Key feature: interpreting the functional role of what was identified in the factory stage. In genetics, this would be akin to interpreting the functional role of what was identified as a gene in the factory stage, and also correcting mistakes made by the prediction algorithm in that first factory stage. For social science disciplines, it’s akin to taking a closer look at the text classification algorithm and curating the output into other categories that may emerge after human consideration. Need not be synchronous, can occur over an extended time period.

curator tour

The party

Key feature: synchronous effort of experts – same time, same room, plowing through the source material. There is precedence with fruit fly genome , mouse genome, and cell type annotation “jamborees”.

annotation jamboree

What about the classroom?

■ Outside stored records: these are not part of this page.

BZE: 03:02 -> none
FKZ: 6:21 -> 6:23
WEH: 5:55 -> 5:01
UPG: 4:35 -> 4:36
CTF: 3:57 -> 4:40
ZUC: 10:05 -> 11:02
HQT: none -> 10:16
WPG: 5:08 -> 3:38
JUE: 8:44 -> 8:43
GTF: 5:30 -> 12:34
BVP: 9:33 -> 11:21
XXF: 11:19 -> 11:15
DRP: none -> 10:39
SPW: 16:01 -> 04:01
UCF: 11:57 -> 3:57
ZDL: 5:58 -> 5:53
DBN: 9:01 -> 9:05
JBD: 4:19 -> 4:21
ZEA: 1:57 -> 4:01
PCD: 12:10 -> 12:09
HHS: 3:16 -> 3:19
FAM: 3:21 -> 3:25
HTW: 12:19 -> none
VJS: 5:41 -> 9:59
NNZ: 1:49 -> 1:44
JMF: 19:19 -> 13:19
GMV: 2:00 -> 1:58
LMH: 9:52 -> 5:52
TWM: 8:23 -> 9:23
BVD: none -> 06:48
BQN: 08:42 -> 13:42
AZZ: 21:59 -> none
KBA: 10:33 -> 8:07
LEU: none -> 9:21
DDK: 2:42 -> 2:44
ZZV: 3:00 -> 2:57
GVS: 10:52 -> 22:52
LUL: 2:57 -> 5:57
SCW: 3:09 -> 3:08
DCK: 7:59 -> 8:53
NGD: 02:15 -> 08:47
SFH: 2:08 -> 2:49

How do these models fit?

For students annotating source materials……

if they are working asynchronously, this aligns with the museum model

if they are working synchronously/in-person, this better aligns with the party model.

For teachers, they are assessing the student annotation output, and the analysis holds value for grading or more granular understanding of the annotation output. For example, what kind of knowledge construction activity was taking place when the students were annotating? (see earlier discussion on this website, and source reference). This knowledge construction categorization is akin to a museum or party analysis model, as humans are doing the work of categorizing.

For factory models of annotation output, one can look at the automated analysis of annotations via Perusall, or Crowdlaaers. Surely classroom teachers are also double checking the automated analysis and taking on the above museum or party roles.

Are the annotations valued and rewarded?

In the classroom example: yes, they can form a graded assessment and count for some % of the student’s final grade.

Factory: large class of students – teacher cannot manually grade all

Museum: smaller class of students, teacher can manually read and then grade the annotation output

For the professional annotating other scholarly works: Hypothes.is has recommendations for citing annotations.

Finally, returning to the Stein article, he has suggested that the curation of a gene family or other set of database records should be considered akin to writing an invited review article. Its author should be provided with a citation, in an effort to credit the valuable analysis taking place in the annotations.